Das fängt ja gut an: Der Zug von Schlieren nach Zürich hat Verspätung. Fast kommt etwas Nervosität auf; schliesslich kommt es nicht alle Tage vor, dass sich beinahe die ganze Schwesternschaft des Klosters Fahr auf Reisen begibt. Drei Benediktinerinnen hat das Grüppchen auf dem Weg zum HB bereits verloren. Doch Priorin Irene hat grosszügig geplant – und eine gute Portion Gottvertrauen im Gepäck. Und tatsächlich: Kurz vor der Abfahrt finden auf dem Perron alle wieder zusammen.

Im Zug nach St. Gallen können die Nonnen ihre Vorfreude auf den bevorstehenden Segnungs-Gottesdienst kaum verbergen. Ihre Augen leuchten, wenn man sie auf das grosse Projekt ihrer Priorin anspricht, eine Pilgerreise von St. Gallen nach Rom, die dem Anliegen katholischer Frauen nach mehr Gehör in kirchlichen Angelegenheiten Nachdruck verleihen soll (die Limmattaler Zeitung berichtete). Bei einigen Schwestern brauchte die Priorin, die im Projekt-Kernteam mitorganisiert und auch die erste sowie die letzte Etappe mitwandern wird, nicht viel Überzeugungsarbeit zu leisten. Andere haben sich zuvor über die Stellung der Frau in der Kirche weniger Gedanken gemacht, wie eine Schwester, die mittlerweile «Feuer und Flamme» für das Anliegen ist, gesteht. «Erst jetzt, als wir uns in Gesprächen mit der Priorin richtig damit auseinandergesetzt haben, habe ich gemerkt, dass es ja eigentlich auch anders sein könnte.»

Versammeln in der Kirche

Nonnen des Fahrs bringen das bestickte Leinentuch zum Altar, in dem später auf Zettelchen notierte Wünsche eingesammelt werden.

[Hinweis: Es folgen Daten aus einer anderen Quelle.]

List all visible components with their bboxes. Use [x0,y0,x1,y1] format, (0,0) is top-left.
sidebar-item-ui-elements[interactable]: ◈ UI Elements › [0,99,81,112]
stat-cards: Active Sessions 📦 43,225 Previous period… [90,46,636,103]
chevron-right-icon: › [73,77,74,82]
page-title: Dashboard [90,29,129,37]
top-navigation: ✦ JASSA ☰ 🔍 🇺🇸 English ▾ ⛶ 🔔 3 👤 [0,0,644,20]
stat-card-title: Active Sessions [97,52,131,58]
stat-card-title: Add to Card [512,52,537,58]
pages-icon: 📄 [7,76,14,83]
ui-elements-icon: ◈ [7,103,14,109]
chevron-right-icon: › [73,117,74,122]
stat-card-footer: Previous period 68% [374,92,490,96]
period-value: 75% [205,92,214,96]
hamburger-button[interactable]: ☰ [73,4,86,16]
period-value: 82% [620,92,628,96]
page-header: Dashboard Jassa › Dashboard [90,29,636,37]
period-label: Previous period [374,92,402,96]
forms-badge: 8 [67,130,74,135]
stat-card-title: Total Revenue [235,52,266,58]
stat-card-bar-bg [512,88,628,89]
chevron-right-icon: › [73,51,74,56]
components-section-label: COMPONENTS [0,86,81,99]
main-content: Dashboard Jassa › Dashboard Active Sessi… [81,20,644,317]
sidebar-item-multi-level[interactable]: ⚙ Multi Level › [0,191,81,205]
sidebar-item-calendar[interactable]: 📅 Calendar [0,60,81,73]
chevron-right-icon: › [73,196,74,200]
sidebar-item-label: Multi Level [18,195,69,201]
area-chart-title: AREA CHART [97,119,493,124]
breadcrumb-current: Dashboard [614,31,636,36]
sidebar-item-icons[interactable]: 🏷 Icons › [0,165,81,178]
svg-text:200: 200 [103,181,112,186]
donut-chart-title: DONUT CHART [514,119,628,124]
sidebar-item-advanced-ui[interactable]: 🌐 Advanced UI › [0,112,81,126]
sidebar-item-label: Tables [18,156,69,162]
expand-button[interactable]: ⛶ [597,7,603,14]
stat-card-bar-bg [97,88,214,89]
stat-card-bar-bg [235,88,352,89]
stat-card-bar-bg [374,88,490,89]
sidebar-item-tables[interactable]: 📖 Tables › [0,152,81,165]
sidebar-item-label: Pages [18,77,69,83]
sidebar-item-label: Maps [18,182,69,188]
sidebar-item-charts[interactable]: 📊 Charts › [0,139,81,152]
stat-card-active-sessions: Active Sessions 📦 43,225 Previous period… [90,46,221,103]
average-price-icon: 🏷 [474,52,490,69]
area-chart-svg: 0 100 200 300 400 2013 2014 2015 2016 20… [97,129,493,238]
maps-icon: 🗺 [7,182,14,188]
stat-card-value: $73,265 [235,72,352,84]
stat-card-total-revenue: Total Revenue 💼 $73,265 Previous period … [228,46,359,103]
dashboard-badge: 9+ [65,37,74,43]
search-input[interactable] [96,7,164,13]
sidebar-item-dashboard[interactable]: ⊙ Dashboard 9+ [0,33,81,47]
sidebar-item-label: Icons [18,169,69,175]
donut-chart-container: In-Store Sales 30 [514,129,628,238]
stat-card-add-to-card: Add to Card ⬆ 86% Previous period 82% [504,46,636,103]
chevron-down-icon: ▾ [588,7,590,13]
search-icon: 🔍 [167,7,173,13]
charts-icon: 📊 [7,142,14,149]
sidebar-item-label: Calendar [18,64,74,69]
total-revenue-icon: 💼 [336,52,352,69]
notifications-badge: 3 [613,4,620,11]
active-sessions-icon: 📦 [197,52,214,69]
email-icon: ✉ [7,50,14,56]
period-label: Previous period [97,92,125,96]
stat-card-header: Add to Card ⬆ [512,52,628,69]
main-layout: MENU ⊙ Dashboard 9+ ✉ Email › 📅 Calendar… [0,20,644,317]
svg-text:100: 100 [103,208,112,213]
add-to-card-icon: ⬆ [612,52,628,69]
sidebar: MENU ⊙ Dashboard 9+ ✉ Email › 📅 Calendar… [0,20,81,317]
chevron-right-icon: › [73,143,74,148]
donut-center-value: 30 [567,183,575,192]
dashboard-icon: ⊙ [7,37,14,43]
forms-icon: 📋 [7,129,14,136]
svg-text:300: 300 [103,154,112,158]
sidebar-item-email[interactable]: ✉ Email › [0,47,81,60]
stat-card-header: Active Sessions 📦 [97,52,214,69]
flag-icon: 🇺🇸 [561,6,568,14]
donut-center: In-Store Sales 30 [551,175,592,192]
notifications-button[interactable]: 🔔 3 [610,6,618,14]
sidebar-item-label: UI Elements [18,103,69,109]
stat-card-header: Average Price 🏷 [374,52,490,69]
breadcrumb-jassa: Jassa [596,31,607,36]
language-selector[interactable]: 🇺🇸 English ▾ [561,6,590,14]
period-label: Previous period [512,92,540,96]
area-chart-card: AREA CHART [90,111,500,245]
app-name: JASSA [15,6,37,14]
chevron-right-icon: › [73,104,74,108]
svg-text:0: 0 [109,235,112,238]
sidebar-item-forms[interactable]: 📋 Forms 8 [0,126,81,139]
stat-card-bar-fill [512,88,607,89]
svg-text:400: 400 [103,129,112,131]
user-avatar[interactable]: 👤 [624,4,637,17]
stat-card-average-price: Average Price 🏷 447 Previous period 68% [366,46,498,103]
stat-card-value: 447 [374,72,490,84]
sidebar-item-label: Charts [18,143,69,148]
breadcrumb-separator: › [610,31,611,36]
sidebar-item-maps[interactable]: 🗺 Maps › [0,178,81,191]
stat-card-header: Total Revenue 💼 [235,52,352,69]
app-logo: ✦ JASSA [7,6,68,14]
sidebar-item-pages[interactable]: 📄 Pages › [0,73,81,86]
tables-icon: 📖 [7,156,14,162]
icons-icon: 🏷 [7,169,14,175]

Die Wünsche gehen mit nach Rom

17 der 20 Fahrer Benediktinerinnen konnte Priorin Irene dafür gewinnen, mit ihr nach St. Gallen zu pilgern – also «alle, die noch laufen können», wie der Bischof Markus Büchel später in der St. Galler Kathedrale anmerkt: «Was für ein grosses, unglaublich schönes Geschenk.» Die Nonnen haben im Gottesdienst, in dem die Pilgerinnen und Pilger den Segen für ihre Reise erhalten, eine wortwörtlich tragende Rolle: Sie eröffnen die Prozession, indem sie ein besticktes Leinentuch zum Altar tragen, in dem später auf Zetteln notierte Wünsche der Anwesenden gesammelt werden. Diese trägt die achtköpfige Kern-Pilgertruppe nun nach Rom.
Auf wie viel Anklang das Projekt stösst, zeigt nicht nur der starke – männliche – Rückhalt im Schweizer Katholikenkader: Die St. Galler und Basler Bischöfe Markus Büchel und Felix Gmür unterstützen es ebenso wie der Fahrer Abt Urban Federer. Auch die bis in die hintersten Reihen gefüllte St. Galler Kathedrale lässt erahnen, wie vielen Gläubigen die Frauenrechts-Truppe um Initiantin Hildegard Aepli aus dem Herzen spricht: Rund 1000 Besucher zählen die Verantwortlichen.

Aus der Nähe

Nonnen und Bischöfe beim Abmarsch aus der Kirche.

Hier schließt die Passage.